Thursday, April 5, 2012

If I built a physics engine...

So let's be clear about something right from the very start: I'm not a physics guy. I love me a good physics engine, but I will likely never build one because that's just not where my expertise lies. Far be it from me to criticize the algorithms used by your broadphase collision pass, because I only have the most high level of ideas what that actually is. I'm a graphics guy through and through and that's where I'm happy to stay.
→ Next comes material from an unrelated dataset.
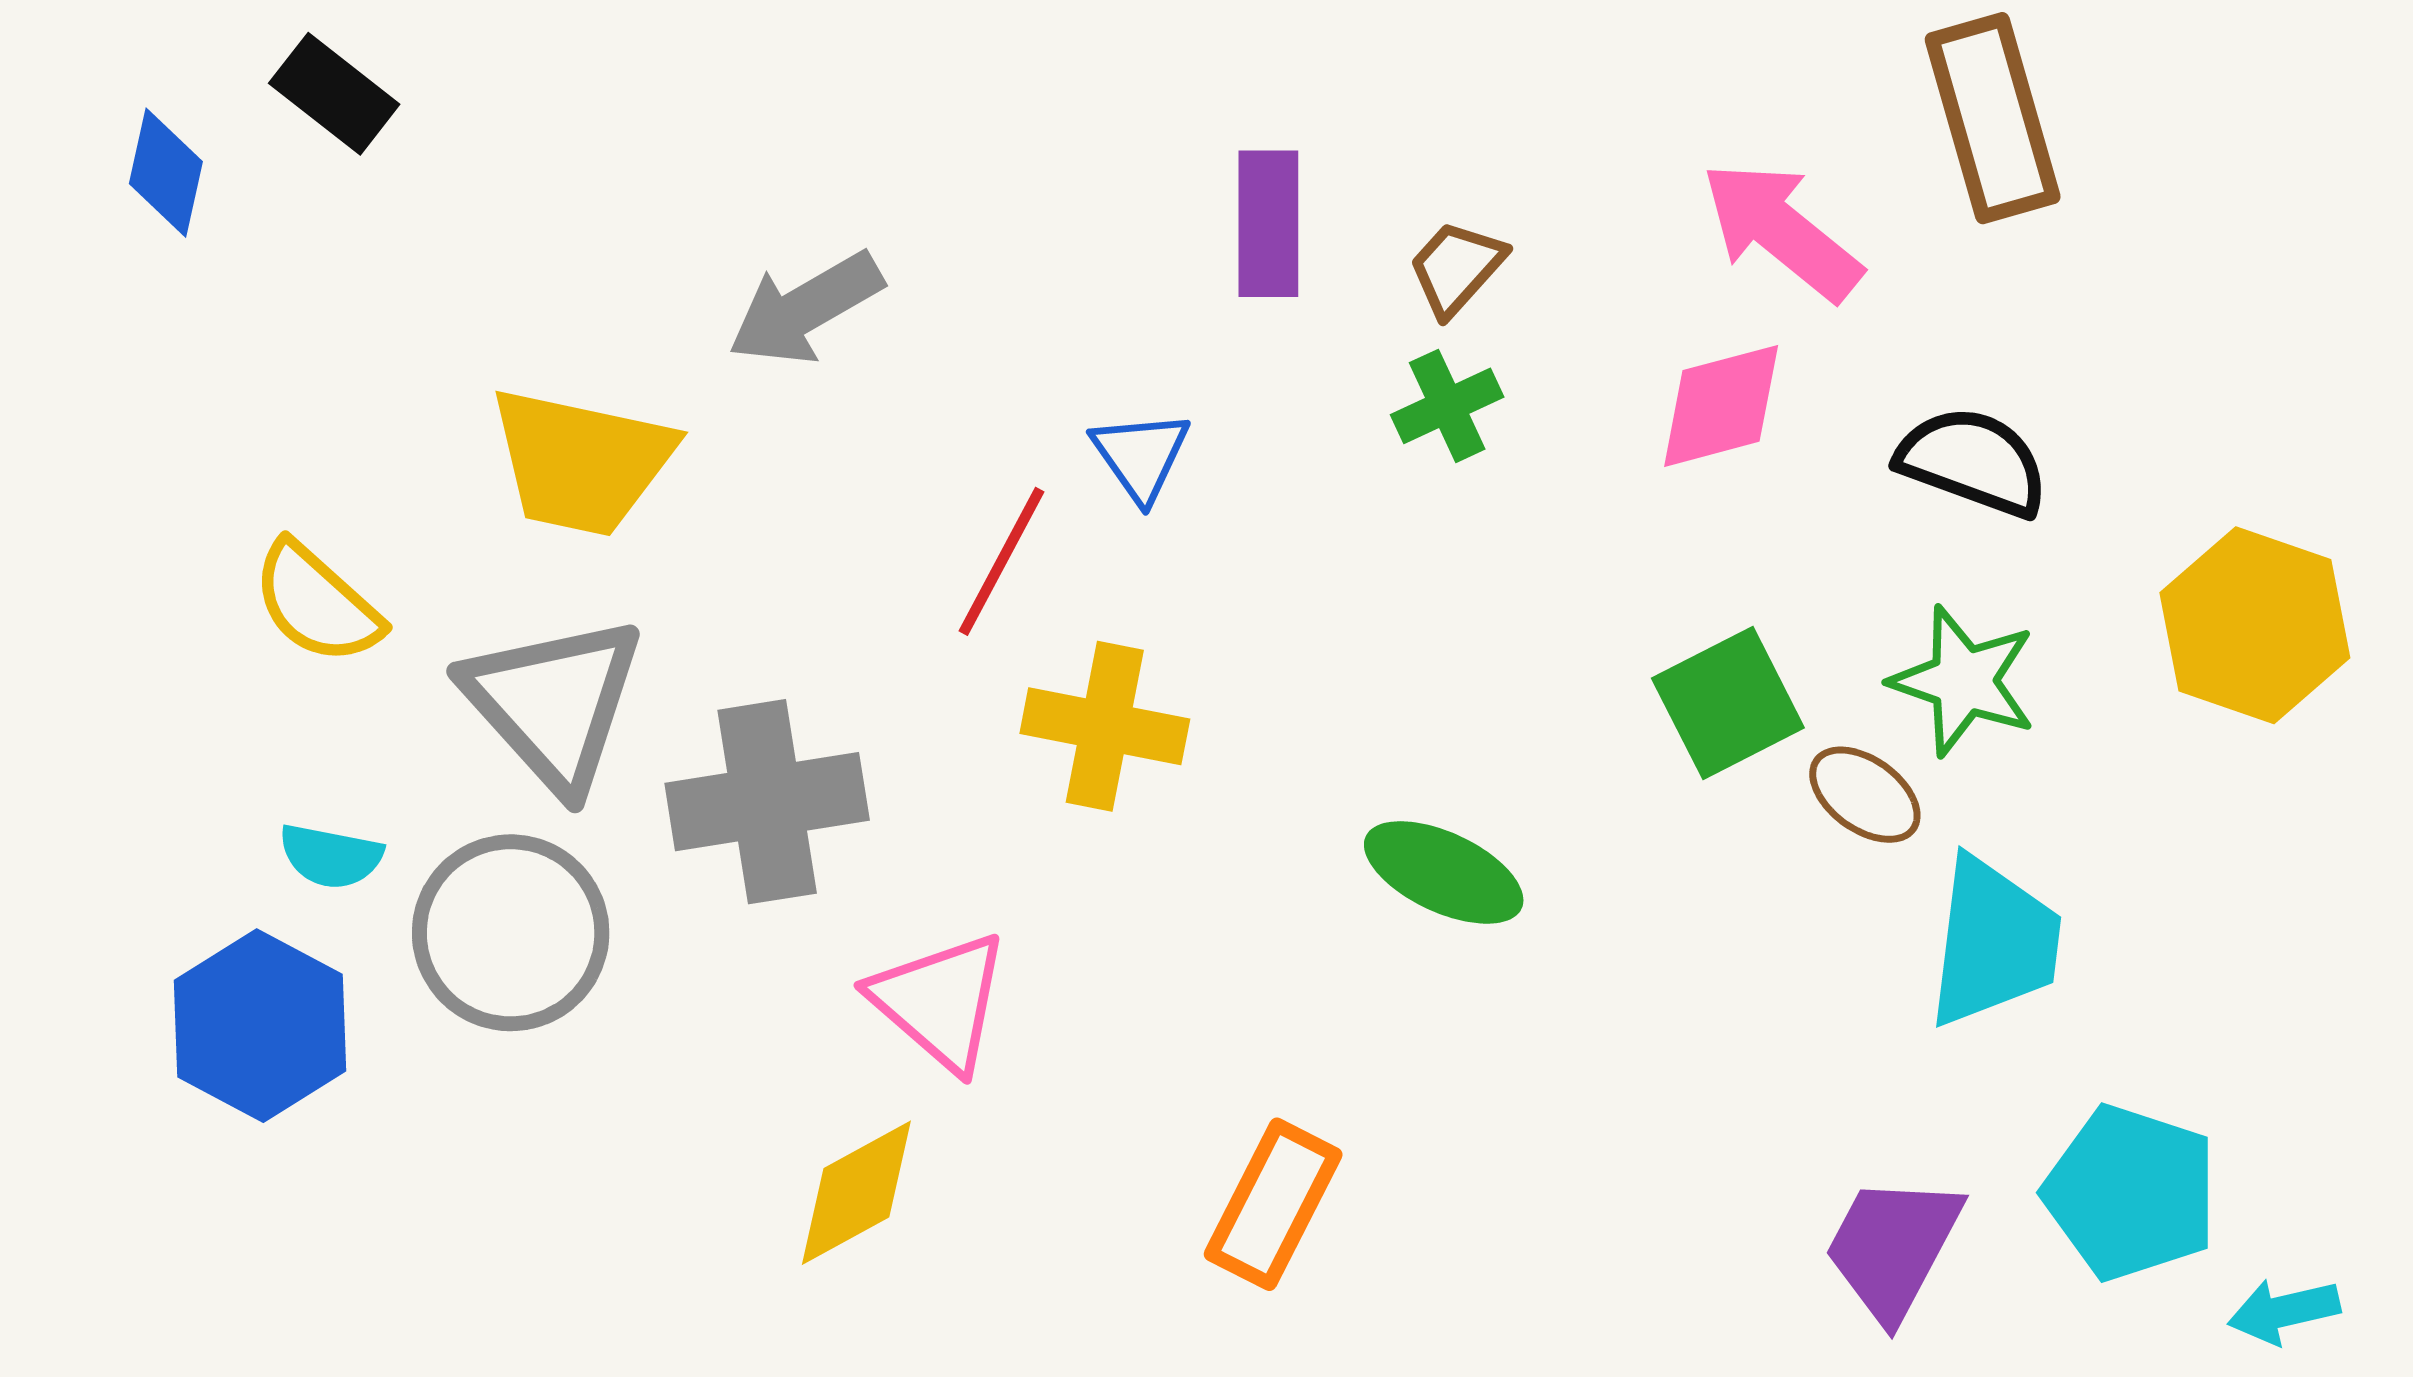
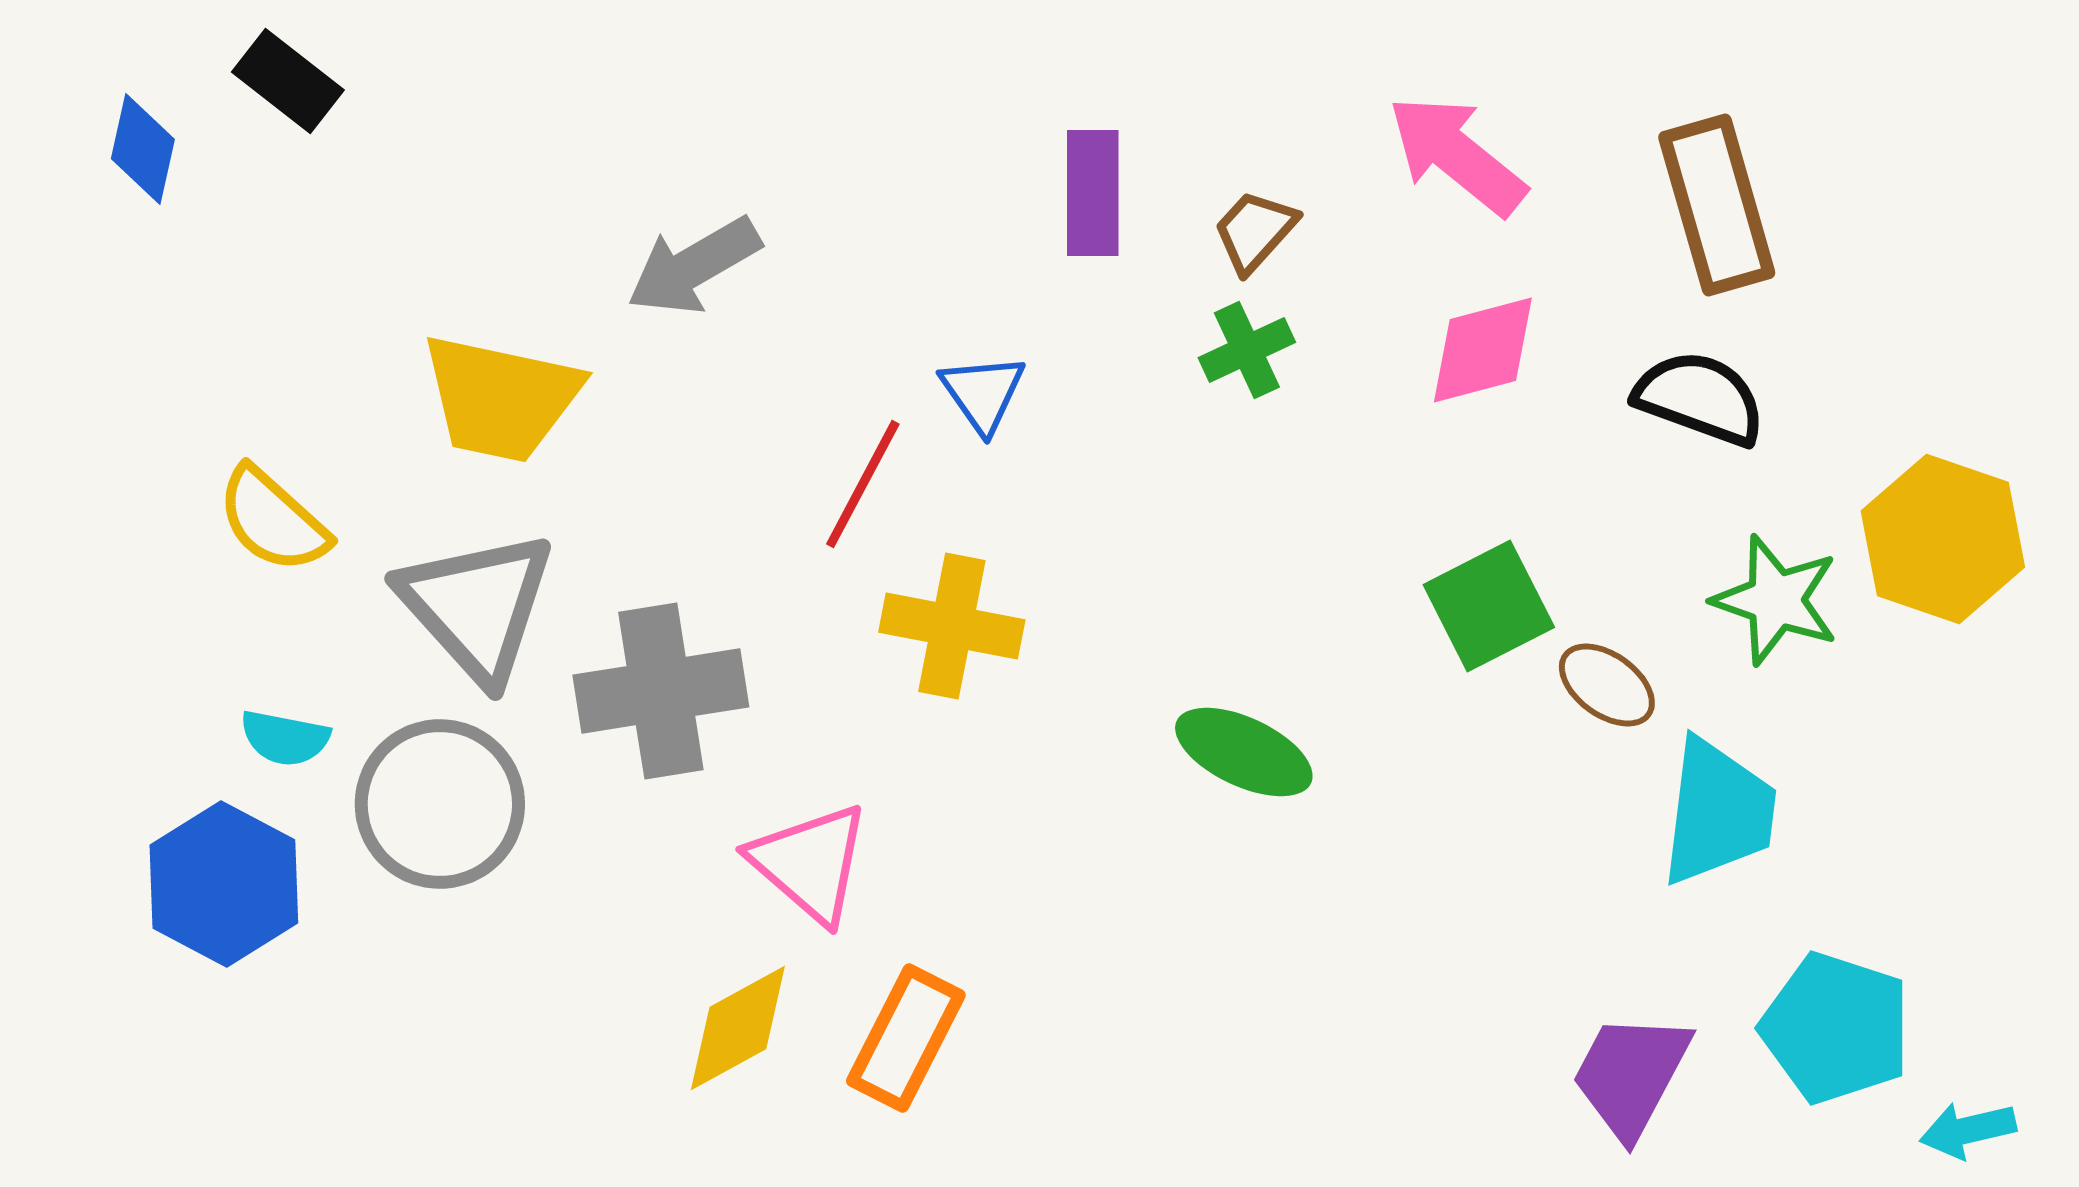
brown rectangle: (1993, 118) -> (1717, 205), moved
pink arrow: (1781, 231) -> (1457, 155), moved
green star: (1964, 681) -> (1776, 600), moved
orange rectangle: (1273, 1204) -> (906, 1038), moved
However, I do know a thing or two about writing fast Javascript code, which is something that will become fairly important to the new breed of browser-oriented physics engines that are starting to crop up, like Ammo.js, Cannon.js, and the various Box2D ports. Unfortunately, however, I've seen a few common threads within these engines that I think will limit their effectiveness in real-world use, and I wanted to get some of it off my chest while the development of these libraries is still in the early days. Some of these trends are inherited from the underlying C++ libs these libraries wrap (like Ammo.js, which is built from Bullet with Emscripten), but others appear to be self imposed. That's the group I'm talking to.

In my previous post about optimizing the garbage created by my texture loading I linked to a great article by Ashley Gullen that contained a couple of lines that I don't think were given enough emphasis:
Also, avoid vector objects if at all possible (as in vector2 with x and y properties). While again it may be convenient to have functions return these objects so they can change or return both values at once, you can easily end up with hundreds of these created every frame, resulting in terrible GC performance.
This is something that every speed-oriented Javascript library needs to take to heart, and fast! Unfortunately we've all been trained by C++ and friends that encapsulation of these things is good and desirable and as such the first thing that jumps to mind when we see an x, y, and z component is "Class it!" That's a good principle in most cases, but here it's subversively damaging.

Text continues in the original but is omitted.